Cars

The Mazda Miata-Based Fiat 124 Is Probably Not Getting A Replacement

Image: Fiat

The Fiat 124 shares underpinnings with the Mazda Miata, which is good, because the Miata is a great car. But what’s not good is that, according to Autocar’s interview with Fiat’s CEO with the Frenchest name in all of automobiledom, Olivier François, the current 124 probably won’t get a replacement once its production run comes to an end.

We at Jalopnik think the 124 is a fantastic little roadster, so even the thought of its disappearance makes me sweat a bit. That’s why Autocar’s interview with Olivier François has me worried. In the story, François calls the idea of a 124 successor “unlikely,” and then goes a bit more into detail:

“The 124 market is a niche one,” said François. “It is profitable business for us – but only because of the joint venture. It was an opportunity and we took it. It makes money and it adds a certain cool factor.

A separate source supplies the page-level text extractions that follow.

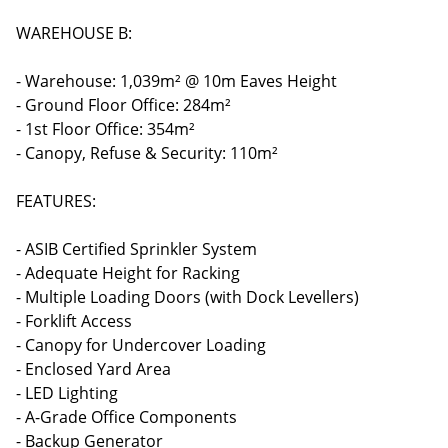
WAREHOUSE B:
- Warehouse: 1,039m² @ 10m Eaves Height
- Ground Floor Office: 284m²
- 1st Floor Office: 354m²
- Canopy, Refuse & Security: 110m²
FEATURES:
- ASIB Certified Sprinkler System
- Adequate Height for Racking
- Multiple Loading Doors (with Dock Levellers)
- Forklift Access
- Canopy for Undercover Loading
- Enclosed Yard Area
- LED Lighting
- A-Grade Office Components
- Backup Generator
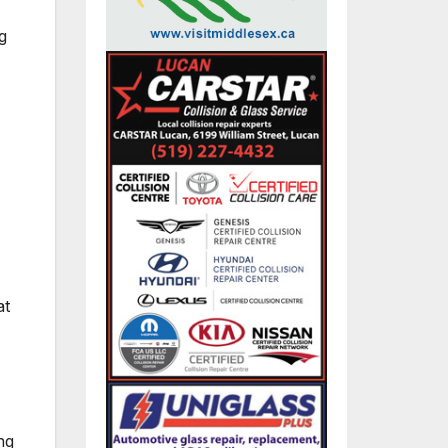
g
at
ng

“But I accept that such a car may not be key to the future of the brand. It is not what I’d call a pure, absolute Fiat, but for now, it remains an interesting opportunity.”

That doesn’t sound good.

This comes after another Autocar story from earlier in the week that outlines Fiat’s future vehicle plan, which will focus on the 500-series of cars and on the Panda. The story included an interview with François about a high-level strategy meeting held at Fiat Chrysler’s facility in Turin last month. Here’s what the executive told the car website:

“For our future product plan, we need the right balance between the two dimensions: the Fiat 500 family and family transportation. There will be no big cars, no premium cars, no sporty cars because they have no legitimacy,” said François. “We will be present in the C-segment [Ford Focus class] but not much more. All models will sit within 3.5m and 4.5m. This is where Fiat will play. We need more EVs. And we need more 500 models that look legitimate enough to take higher pricing.”

If you want a sporty Fiat, it seems your time is running out. We’ve reached out to Fiat to hopefully learn that somehow this is all a misunderstanding.